P(B then G) = 6/10 × 4/9 = 24/90. P(G then B) = 4/10 × 6/9 = 24/90. Sum = 48/90 = 8/15 ≈ 0.533.

1.6 — 4R, 6B without replacement

(i) P(R then B) = 4/10 × 6/9 = 24/90 = 4/15.
(ii) P(B then R) = 6/10 × 4/9 = 24/90 = 4/15.
(iii) The two factors are simply rearranged (6 × 4 = 4 × 6) and the denominators are the same — multiplication is commutative, so the two ordered events have the same probability.

2 — Find the mistake

(a) The mistake is on Line 3.
(b) The problem says without replacement — so after one red is taken, both the numerator (reds left = 4) AND the denominator (total left = 7) must drop by 1.
(c) Correct second-draw probability: P(R on draw 2 | R first) = 4/7. Correct answer: P(RR) = 5/8 × 4/7 = 20/56 = 5/14 ≈ 0.357.

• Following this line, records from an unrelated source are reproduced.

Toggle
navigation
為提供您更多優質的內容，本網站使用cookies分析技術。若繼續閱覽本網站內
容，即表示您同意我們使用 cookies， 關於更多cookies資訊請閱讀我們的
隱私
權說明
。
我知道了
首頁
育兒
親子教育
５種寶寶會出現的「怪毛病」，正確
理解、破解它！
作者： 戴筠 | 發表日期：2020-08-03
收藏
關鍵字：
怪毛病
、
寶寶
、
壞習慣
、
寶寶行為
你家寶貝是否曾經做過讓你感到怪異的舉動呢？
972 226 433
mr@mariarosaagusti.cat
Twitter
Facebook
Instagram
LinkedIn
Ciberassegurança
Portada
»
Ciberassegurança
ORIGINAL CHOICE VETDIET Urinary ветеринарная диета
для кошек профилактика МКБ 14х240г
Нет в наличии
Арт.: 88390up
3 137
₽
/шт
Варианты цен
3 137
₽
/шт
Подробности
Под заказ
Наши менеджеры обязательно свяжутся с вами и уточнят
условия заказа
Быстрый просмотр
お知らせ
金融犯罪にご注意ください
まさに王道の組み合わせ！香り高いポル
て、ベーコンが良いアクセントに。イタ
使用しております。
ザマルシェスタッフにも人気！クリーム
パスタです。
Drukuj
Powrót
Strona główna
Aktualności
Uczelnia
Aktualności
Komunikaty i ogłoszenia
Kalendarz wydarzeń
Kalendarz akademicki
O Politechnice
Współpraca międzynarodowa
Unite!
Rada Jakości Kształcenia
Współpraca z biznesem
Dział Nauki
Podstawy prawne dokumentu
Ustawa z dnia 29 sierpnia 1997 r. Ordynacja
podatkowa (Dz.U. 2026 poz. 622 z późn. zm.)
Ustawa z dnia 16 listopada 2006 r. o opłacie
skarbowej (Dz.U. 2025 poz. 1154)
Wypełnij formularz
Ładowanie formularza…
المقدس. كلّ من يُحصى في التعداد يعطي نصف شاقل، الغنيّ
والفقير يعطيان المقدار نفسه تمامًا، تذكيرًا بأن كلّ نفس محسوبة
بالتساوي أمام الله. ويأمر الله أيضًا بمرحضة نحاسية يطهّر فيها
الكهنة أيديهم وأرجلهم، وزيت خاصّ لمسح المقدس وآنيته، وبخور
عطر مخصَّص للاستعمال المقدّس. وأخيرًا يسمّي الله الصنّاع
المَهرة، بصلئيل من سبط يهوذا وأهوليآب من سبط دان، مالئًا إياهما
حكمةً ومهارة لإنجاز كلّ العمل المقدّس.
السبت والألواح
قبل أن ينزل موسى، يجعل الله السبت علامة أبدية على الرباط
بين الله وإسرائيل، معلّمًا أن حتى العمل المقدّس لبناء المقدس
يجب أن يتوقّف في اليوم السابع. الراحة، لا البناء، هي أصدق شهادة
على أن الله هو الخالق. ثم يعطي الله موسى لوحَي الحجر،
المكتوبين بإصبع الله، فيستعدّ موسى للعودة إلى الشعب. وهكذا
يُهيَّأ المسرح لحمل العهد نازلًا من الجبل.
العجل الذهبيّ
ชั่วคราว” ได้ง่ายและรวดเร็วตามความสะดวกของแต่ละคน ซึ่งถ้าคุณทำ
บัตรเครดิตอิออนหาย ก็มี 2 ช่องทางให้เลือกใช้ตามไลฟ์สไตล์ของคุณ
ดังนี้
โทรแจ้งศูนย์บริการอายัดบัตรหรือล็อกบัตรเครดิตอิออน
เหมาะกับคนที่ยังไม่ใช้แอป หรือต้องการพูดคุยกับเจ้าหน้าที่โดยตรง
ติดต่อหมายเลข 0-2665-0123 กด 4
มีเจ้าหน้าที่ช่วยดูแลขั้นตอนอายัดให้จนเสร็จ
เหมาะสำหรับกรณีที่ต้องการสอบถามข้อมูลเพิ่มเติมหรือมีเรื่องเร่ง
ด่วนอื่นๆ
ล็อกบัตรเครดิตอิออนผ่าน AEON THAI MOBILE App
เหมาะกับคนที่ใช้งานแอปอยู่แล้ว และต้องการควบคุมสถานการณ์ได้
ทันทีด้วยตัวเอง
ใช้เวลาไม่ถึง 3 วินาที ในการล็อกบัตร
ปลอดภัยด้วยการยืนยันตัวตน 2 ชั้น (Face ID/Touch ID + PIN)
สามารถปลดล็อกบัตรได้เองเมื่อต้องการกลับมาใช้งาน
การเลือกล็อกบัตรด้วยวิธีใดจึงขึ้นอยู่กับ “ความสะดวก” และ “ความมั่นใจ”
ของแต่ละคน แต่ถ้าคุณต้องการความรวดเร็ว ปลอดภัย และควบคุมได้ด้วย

3 — Design your own (sample answer)

Setup: A jar has 8 vanilla and 4 chocolate biscuits.
Question: Two biscuits are taken in succession. Find P(both chocolate).
With replacement: P(CC) = 4/12 × 4/12 = 16/144 = 1/9 ≈ 0.111.
Without replacement: P(CC) = 4/12 × 3/11 = 12/132 = 1/11 ≈ 0.0909.
Compare: The without-replacement probability is smaller because after taking one chocolate, only 3 of the 11 remaining biscuits are chocolate (instead of 4 of 12).

Marking: 1 mark each for setup, with-replacement working, without-replacement working, and the comparison sentence.